(Document understanding data)
▬▬▬▬▬▬▬▬▬▬

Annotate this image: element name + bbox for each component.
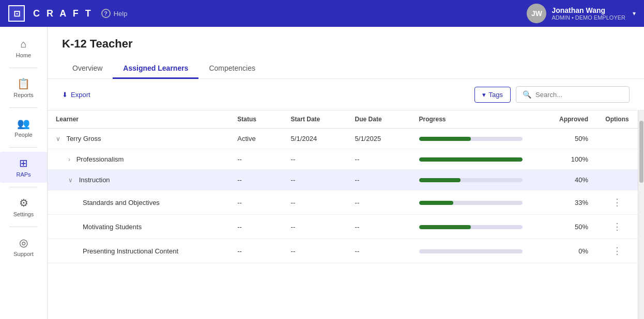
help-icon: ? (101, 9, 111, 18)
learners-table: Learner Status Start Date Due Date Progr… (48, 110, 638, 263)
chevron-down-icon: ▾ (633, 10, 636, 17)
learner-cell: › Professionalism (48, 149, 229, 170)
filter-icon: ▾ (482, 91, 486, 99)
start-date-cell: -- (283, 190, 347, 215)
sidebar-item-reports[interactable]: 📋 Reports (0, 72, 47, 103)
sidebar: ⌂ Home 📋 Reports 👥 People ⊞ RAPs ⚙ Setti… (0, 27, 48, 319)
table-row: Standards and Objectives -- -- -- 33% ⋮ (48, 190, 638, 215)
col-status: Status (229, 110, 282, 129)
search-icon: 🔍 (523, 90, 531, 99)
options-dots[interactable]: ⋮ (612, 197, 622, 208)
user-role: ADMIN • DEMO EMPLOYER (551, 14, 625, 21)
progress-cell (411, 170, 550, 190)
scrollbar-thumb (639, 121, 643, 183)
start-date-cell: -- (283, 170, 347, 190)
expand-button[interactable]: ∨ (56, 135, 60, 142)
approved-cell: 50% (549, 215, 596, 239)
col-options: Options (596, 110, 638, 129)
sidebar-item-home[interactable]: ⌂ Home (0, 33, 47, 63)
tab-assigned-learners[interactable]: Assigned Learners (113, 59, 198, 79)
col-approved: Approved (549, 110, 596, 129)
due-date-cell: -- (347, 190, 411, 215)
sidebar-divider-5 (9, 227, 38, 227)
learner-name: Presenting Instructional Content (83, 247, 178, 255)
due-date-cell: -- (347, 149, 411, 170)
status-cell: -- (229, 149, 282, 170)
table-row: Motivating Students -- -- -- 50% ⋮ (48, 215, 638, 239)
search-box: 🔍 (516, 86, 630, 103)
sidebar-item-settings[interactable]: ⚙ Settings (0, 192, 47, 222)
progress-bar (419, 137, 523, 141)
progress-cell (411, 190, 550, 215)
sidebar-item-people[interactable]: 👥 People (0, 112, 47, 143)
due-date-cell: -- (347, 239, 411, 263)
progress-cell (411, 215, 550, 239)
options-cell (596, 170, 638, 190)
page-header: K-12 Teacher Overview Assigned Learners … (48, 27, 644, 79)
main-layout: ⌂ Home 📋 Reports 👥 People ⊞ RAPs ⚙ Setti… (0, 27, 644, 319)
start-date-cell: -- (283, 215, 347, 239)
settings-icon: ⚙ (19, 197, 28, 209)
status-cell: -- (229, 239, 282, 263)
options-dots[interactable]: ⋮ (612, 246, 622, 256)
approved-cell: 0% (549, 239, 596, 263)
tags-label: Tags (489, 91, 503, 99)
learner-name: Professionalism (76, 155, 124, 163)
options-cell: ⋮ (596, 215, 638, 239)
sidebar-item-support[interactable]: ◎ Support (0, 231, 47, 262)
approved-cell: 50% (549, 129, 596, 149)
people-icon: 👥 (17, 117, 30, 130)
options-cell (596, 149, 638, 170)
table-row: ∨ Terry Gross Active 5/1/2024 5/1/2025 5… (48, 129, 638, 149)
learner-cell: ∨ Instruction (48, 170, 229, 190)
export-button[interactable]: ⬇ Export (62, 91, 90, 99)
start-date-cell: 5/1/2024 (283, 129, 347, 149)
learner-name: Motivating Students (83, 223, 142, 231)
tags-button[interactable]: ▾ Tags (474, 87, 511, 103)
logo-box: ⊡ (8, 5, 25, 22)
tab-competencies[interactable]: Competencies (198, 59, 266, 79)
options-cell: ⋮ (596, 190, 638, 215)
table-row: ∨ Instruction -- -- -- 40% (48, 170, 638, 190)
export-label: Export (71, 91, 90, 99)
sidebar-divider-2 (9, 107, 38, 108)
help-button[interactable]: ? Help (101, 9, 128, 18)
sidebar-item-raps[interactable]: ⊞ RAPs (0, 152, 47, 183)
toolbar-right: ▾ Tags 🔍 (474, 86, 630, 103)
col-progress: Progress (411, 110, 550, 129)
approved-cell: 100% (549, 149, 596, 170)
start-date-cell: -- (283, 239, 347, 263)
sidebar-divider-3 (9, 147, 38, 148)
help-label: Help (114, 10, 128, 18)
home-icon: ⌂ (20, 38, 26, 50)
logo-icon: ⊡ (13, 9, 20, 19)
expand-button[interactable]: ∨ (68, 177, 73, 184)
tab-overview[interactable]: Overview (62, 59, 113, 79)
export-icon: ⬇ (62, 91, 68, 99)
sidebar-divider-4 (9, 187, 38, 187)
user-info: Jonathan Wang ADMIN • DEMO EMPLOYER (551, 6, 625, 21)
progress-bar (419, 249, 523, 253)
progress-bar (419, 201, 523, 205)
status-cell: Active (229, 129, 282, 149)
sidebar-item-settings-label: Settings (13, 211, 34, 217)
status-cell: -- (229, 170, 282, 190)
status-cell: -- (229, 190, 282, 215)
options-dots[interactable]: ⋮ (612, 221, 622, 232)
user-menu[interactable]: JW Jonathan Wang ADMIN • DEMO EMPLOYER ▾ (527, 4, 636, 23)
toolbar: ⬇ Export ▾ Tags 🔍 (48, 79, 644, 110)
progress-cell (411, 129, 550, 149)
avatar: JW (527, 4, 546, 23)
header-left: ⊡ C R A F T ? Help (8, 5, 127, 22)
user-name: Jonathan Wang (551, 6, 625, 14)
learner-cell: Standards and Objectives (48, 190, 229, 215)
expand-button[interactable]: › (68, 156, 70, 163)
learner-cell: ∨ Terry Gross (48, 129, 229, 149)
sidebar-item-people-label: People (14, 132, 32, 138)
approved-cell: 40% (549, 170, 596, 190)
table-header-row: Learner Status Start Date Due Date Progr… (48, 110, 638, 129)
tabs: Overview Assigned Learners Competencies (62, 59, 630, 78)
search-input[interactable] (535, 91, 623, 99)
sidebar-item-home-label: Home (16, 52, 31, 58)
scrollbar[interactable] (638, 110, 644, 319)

▬▬▬▬▬▬▬▬▬▬

Task details -
The records shown above are to be repeated exactly, with the pictures left out.

Your response -
Annotate this image: element name + bbox for each component.
help-icon: ? (101, 9, 111, 18)
learners-table: Learner Status Start Date Due Date Progr… (48, 110, 638, 263)
chevron-down-icon: ▾ (633, 10, 636, 17)
learner-cell: › Professionalism (48, 149, 229, 170)
filter-icon: ▾ (482, 91, 486, 99)
start-date-cell: -- (283, 190, 347, 215)
sidebar-item-reports[interactable]: 📋 Reports (0, 72, 47, 103)
sidebar: ⌂ Home 📋 Reports 👥 People ⊞ RAPs ⚙ Setti… (0, 27, 48, 319)
table-row: Standards and Objectives -- -- -- 33% ⋮ (48, 190, 638, 215)
col-status: Status (229, 110, 282, 129)
search-icon: 🔍 (523, 90, 531, 99)
options-dots[interactable]: ⋮ (612, 197, 622, 208)
user-role: ADMIN • DEMO EMPLOYER (551, 14, 625, 21)
progress-cell (411, 170, 550, 190)
scrollbar-thumb (639, 121, 643, 183)
start-date-cell: -- (283, 170, 347, 190)
expand-button[interactable]: ∨ (56, 135, 60, 142)
approved-cell: 50% (549, 215, 596, 239)
col-options: Options (596, 110, 638, 129)
sidebar-item-home[interactable]: ⌂ Home (0, 33, 47, 63)
tab-assigned-learners[interactable]: Assigned Learners (113, 59, 198, 79)
col-approved: Approved (549, 110, 596, 129)
due-date-cell: -- (347, 190, 411, 215)
sidebar-divider-5 (9, 227, 38, 227)
learner-name: Presenting Instructional Content (83, 247, 178, 255)
due-date-cell: -- (347, 149, 411, 170)
status-cell: -- (229, 149, 282, 170)
table-row: Motivating Students -- -- -- 50% ⋮ (48, 215, 638, 239)
search-box: 🔍 (516, 86, 630, 103)
sidebar-item-settings[interactable]: ⚙ Settings (0, 192, 47, 222)
progress-bar (419, 137, 523, 141)
progress-cell (411, 190, 550, 215)
sidebar-item-people[interactable]: 👥 People (0, 112, 47, 143)
due-date-cell: -- (347, 239, 411, 263)
progress-cell (411, 215, 550, 239)
options-cell (596, 170, 638, 190)
page-header: K-12 Teacher Overview Assigned Learners … (48, 27, 644, 79)
main-layout: ⌂ Home 📋 Reports 👥 People ⊞ RAPs ⚙ Setti… (0, 27, 644, 319)
start-date-cell: -- (283, 215, 347, 239)
settings-icon: ⚙ (19, 197, 28, 209)
status-cell: -- (229, 239, 282, 263)
options-dots[interactable]: ⋮ (612, 246, 622, 256)
approved-cell: 0% (549, 239, 596, 263)
tags-label: Tags (489, 91, 503, 99)
learner-name: Professionalism (76, 155, 124, 163)
options-cell: ⋮ (596, 215, 638, 239)
sidebar-item-support[interactable]: ◎ Support (0, 231, 47, 262)
approved-cell: 50% (549, 129, 596, 149)
people-icon: 👥 (17, 117, 30, 130)
options-cell (596, 149, 638, 170)
table-row: ∨ Terry Gross Active 5/1/2024 5/1/2025 5… (48, 129, 638, 149)
learner-cell: ∨ Instruction (48, 170, 229, 190)
export-button[interactable]: ⬇ Export (62, 91, 90, 99)
start-date-cell: 5/1/2024 (283, 129, 347, 149)
learner-name: Motivating Students (83, 223, 142, 231)
tags-button[interactable]: ▾ Tags (474, 87, 511, 103)
logo-box: ⊡ (8, 5, 25, 22)
tab-competencies[interactable]: Competencies (198, 59, 266, 79)
options-cell: ⋮ (596, 190, 638, 215)
table-row: ∨ Instruction -- -- -- 40% (48, 170, 638, 190)
export-label: Export (71, 91, 90, 99)
sidebar-divider-2 (9, 107, 38, 108)
help-button[interactable]: ? Help (101, 9, 128, 18)
sidebar-item-raps[interactable]: ⊞ RAPs (0, 152, 47, 183)
toolbar-right: ▾ Tags 🔍 (474, 86, 630, 103)
col-progress: Progress (411, 110, 550, 129)
approved-cell: 100% (549, 149, 596, 170)
start-date-cell: -- (283, 239, 347, 263)
sidebar-divider-3 (9, 147, 38, 148)
help-label: Help (114, 10, 128, 18)
home-icon: ⌂ (20, 38, 26, 50)
logo-icon: ⊡ (13, 9, 20, 19)
expand-button[interactable]: ∨ (68, 177, 73, 184)
tab-overview[interactable]: Overview (62, 59, 113, 79)
export-icon: ⬇ (62, 91, 68, 99)
sidebar-divider-4 (9, 187, 38, 187)
user-info: Jonathan Wang ADMIN • DEMO EMPLOYER (551, 6, 625, 21)
progress-bar (419, 249, 523, 253)
progress-bar (419, 201, 523, 205)
status-cell: Active (229, 129, 282, 149)
sidebar-item-settings-label: Settings (13, 211, 34, 217)
status-cell: -- (229, 170, 282, 190)
status-cell: -- (229, 190, 282, 215)
options-dots[interactable]: ⋮ (612, 221, 622, 232)
user-menu[interactable]: JW Jonathan Wang ADMIN • DEMO EMPLOYER ▾ (527, 4, 636, 23)
toolbar: ⬇ Export ▾ Tags 🔍 (48, 79, 644, 110)
progress-cell (411, 129, 550, 149)
avatar: JW (527, 4, 546, 23)
header-left: ⊡ C R A F T ? Help (8, 5, 127, 22)
user-name: Jonathan Wang (551, 6, 625, 14)
learner-cell: Standards and Objectives (48, 190, 229, 215)
expand-button[interactable]: › (68, 156, 70, 163)
learner-cell: ∨ Terry Gross (48, 129, 229, 149)
sidebar-item-people-label: People (14, 132, 32, 138)
approved-cell: 40% (549, 170, 596, 190)
table-header-row: Learner Status Start Date Due Date Progr… (48, 110, 638, 129)
tabs: Overview Assigned Learners Competencies (62, 59, 630, 78)
search-input[interactable] (535, 91, 623, 99)
sidebar-item-home-label: Home (16, 52, 31, 58)
scrollbar[interactable] (638, 110, 644, 319)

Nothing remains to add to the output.